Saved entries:
_ _ _ _ _

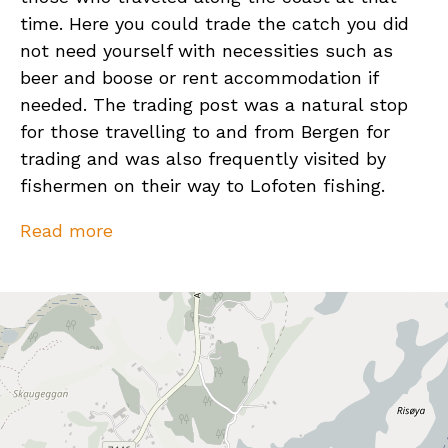
time. Here you could trade the catch you did
not need yourself with necessities such as
beer and boose or rent accommodation if
needed. The trading post was a natural stop
for those travelling to and from Bergen for
trading and was also frequently visited by
fishermen on their way to Lofoten fishing.
At the far end of Nordarnøy you will find Arnøy
Read more
Brygge, which still makes a living from fishing,
and accommodation rental. The tourism
complex is constantly evolving and offers
accommodation in modern sea houses with
fantastic views, a restaurant with seafood
buffet and a bar.
Activities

_ _ _ _ _

ABOUT THIS TASK: Please return the span of lines above that opens with the one containing "beer and boose or rent accommodation if" and closes with the final line, both included, exactly as written and nothing more.

WRITTEN REPLY:
beer and boose or rent accommodation if
needed. The trading post was a natural stop
for those travelling to and from Bergen for
trading and was also frequently visited by
fishermen on their way to Lofoten fishing.
At the far end of Nordarnøy you will find Arnøy
Read more
Brygge, which still makes a living from fishing,
and accommodation rental. The tourism
complex is constantly evolving and offers
accommodation in modern sea houses with
fantastic views, a restaurant with seafood
buffet and a bar.
Activities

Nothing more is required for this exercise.